▶ [PROBLEM DETAILS]: State how many lines in the entries below contain "Dugorocan". Write nothing but the number.

-=-=-

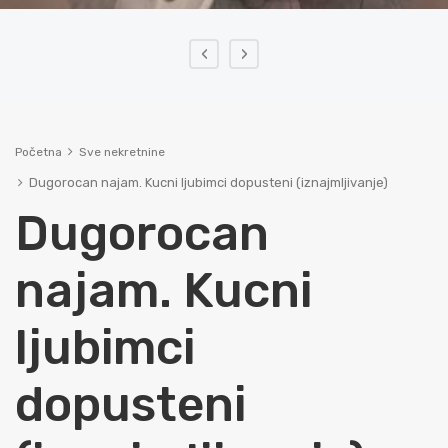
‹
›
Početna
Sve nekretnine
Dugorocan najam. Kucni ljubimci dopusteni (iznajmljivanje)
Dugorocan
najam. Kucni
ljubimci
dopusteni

-=-=-

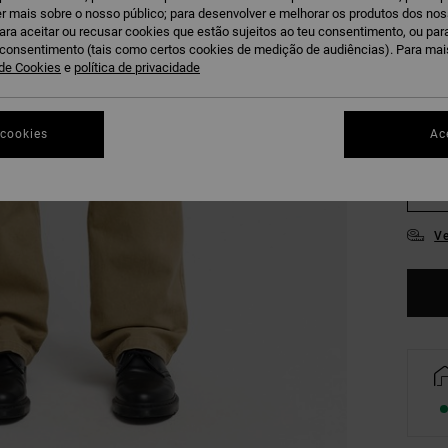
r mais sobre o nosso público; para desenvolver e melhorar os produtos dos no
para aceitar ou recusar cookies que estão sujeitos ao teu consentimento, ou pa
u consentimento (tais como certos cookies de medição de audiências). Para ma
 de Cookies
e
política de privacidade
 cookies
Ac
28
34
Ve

-=-=-

▶ [EXPECTED OUTPUT]: 2